I just finished reading an account of the long battle faced by Abraham Morganteler, a clinical professor at Harvard, to convince others in the medical community that testosterone treatment did not increase risk of prostrate cancer. Turns out that despite decades of teaching otherwise, the ‘basis’ for this claim was a pair of old studies, one flawed, another poorly reported, that most doctors had never read. When conference audiences and publishers gave Morgantaler’s initial contrary results a dismissive but not unscientific response, arguing that his sample was small (true), he gathered more data until this objection could no longer be levied. But the real breakthrough came when he visited the HMS library and in it’s darker recesses pulled out the original papers which had established the original recommendations of the medical profession. Surprise, surprise, the original 1941 piece was built on a sample of three, and two of these were confounded, leaving it to provide but a single data point. The second, a 1980s study, presented what appeared to be solid evidence in the summary which actually was not supported by a closer reading of the full text. And you thought medicine was a science, right?
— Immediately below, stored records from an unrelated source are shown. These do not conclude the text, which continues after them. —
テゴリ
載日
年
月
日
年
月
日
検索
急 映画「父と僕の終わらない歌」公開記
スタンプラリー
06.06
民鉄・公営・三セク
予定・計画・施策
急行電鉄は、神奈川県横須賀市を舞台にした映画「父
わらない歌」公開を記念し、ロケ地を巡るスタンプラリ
Of course, in many fields there exist ‘classic’ findings which become standard fodder for text books and which students and subsequently professionals never read in the original – such is the price of the explosion in publications. So while it would pay us all to check our sources, what we really need is a tool to help us mine the scientific record intelligently. In the absence of this, we might want to remind people of the importance of records, archives and the academic library.
I’m in the process of starting a social experiment via the web, and am in need of someone that can write really well. The details of the project is laid out on my website at http://www.accreation.org. I’m looking for someone that can edit the content in a more easily understandable format. Please visit the site, and contact me if you or someone you know might be interested in participating in the project. Thank you.
PS. This is NOT a paid position; I’m looking for like minded individuals who are interested in making this prjoect become a success. Thank you.
While digitizing and indexing old scientific papers should make them more accessible in theory, in practice citation counts for most papers more than a few years old approach zero. (Well, at least that’s the case for my papers, so it must be true for everyone else as well.) Part of the answer must lie in education: we must not only create the water source and lead the proverbial horse to it, but also teach it to drink.
No one can disagree with the fact that the Libraries are always an integral part of the civilized social world, whether those are general libraries, Medical libraries, music libraries or any other. Even personal websites are a good source to keep the data intact.